Creation of "forest islands" within the pastures and forestation by means of seeding local tree plants, from this point-of-view pistachio tree is worth mentioning, which has a wide crown and strong roots. Planting these trees should be in the interests of local farmers, because at noon, when the sun is on its zenith, the cattle will lavish itself under the shadows of these trees. The Eldari pine, juniper, ash-tree and others are also worth mentioning.

The population should apply energy-efficient heating system and the wood plantation for these purposes should be arranged in order to reduce illegal wood cuts in the ecological systems and to save forest resources including reduction of emissions.

It is also necessary to contribute to the development of existed hunting activity and to enhance issuing new territories for these purposes.
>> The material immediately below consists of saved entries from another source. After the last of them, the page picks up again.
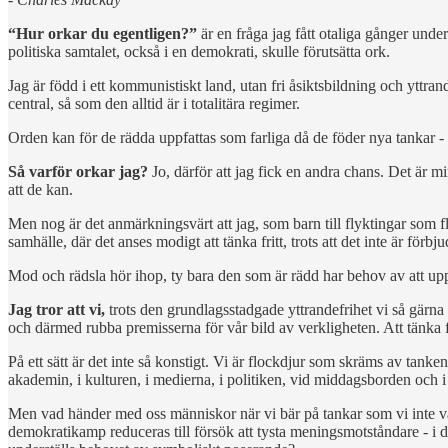
“Hur orkar du egentligen?”
är en fråga jag fått otaliga gånger unde
politiska samtalet, också i en demokrati, skulle förutsätta ork.
Jag är född i ett kommunistiskt land, utan fri åsiktsbildning och yttra
central, så som den alltid är i totalitära regimer.
Orden kan för de rädda uppfattas som farliga då de föder nya tankar -
Så varför orkar jag?
Jo, därför att jag fick en andra chans. Det är mi
att de kan.
Men nog är det anmärkningsvärt att jag, som barn till flyktingar som fl
samhälle, där det anses modigt att tänka fritt, trots att det inte är förbju
Mod och rädsla hör ihop, ty bara den som är rädd har behov av att upp
Jag tror att vi,
trots den grundlagsstadgade yttrandefrihet vi så gärna 
och därmed rubba premisserna för vår bild av verkligheten. Att tänka frit
På ett sätt är det inte så konstigt. Vi är flockdjur som skräms av tanken
akademin, i kulturen, i medierna, i politiken, vid middagsborden och i
Men vad händer med oss människor när vi bär på tankar som vi inte våg
demokratikamp reduceras till försök att tysta meningsmotståndare - i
Other functions should be also added to the hunting activity, such as breeding the local species for the purposes of browsing the animals.

Carrying out environment rehabilitation measures on the places of oil and ore mining.


References

  1. The first national communication of Georgia on United Nations Frame Convention of Climate Changes, Tbilisi, 1999.
  2. Impact of climate changes on Dedoplistskaro region. The second national communication preparation group of Georgia, Tbilisi. 2008.
  3. L. Maruashvili. Geography of Georgia. Tbilisi, 1964. In Georgian.
  4. National Statistics of Georgia.. http://www.geostat.ge/index.php?action=0&lang=eng
  5. A. Kodiashvili. "The process of desertification in Dedoplistskaro and its mitigation measures". Dedoplistskaro department of the protected territories. Dedoplistskaro, 2007.
  6. Nikolaishvili D., Tskhvaradze M. Influence of Climate Change on the Bioproductivity of Georgia's Landscapes. II International Scientific-Practical Conference: Bioeconomy and Sustainable Development of Agriculture. 2013. In Georgian.
  7. R. Gagnidze. "Vegetation of Georgia". Tbilisi: TSU, 2001. (In Georgian).
  8. N.L. Beruchashvili.Landscape Map of Caucasus. Tbilisi, 1979. scale 1:1,000,000. In Russian.
  9. N.L. Beruchashvili. "Caucasus: Landscapes, Models, Experiments". Tbilisi, UNEP-GRID, 1995. In Russian.
  10. D.A. Nikolaishvili Spatial-temporal analyze of Landscapes of Georgia. Tbilisi, 2009. In Georgian.